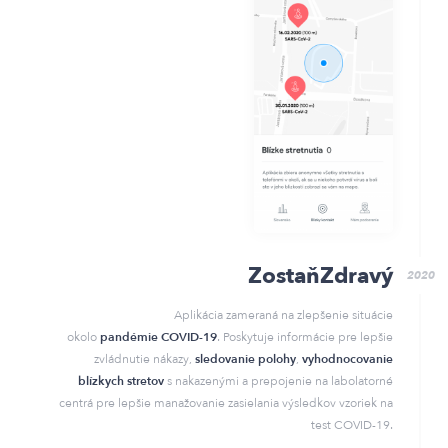
ZostaňZdravý
2020
Aplikácia zameraná na zlepšenie situácie
okolo
pandémie COVID-19
. Poskytuje informácie pre lepšie
zvládnutie nákazy,
sledovanie polohy
,
vyhodnocovanie
blízkych stretov
s nakazenými a prepojenie na labolatorné
centrá pre lepšie manažovanie zasielania výsledkov vzoriek na
test COVID-19.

—————

**ACTIVITY**
Without carrying over any picture, write out the entries above once more, exactly.

**SOLUTION TO THE PROBLEM**
ZostaňZdravý
2020
Aplikácia zameraná na zlepšenie situácie
okolo
pandémie COVID-19
. Poskytuje informácie pre lepšie
zvládnutie nákazy,
sledovanie polohy
,
vyhodnocovanie
blízkych stretov
s nakazenými a prepojenie na labolatorné
centrá pre lepšie manažovanie zasielania výsledkov vzoriek na
test COVID-19.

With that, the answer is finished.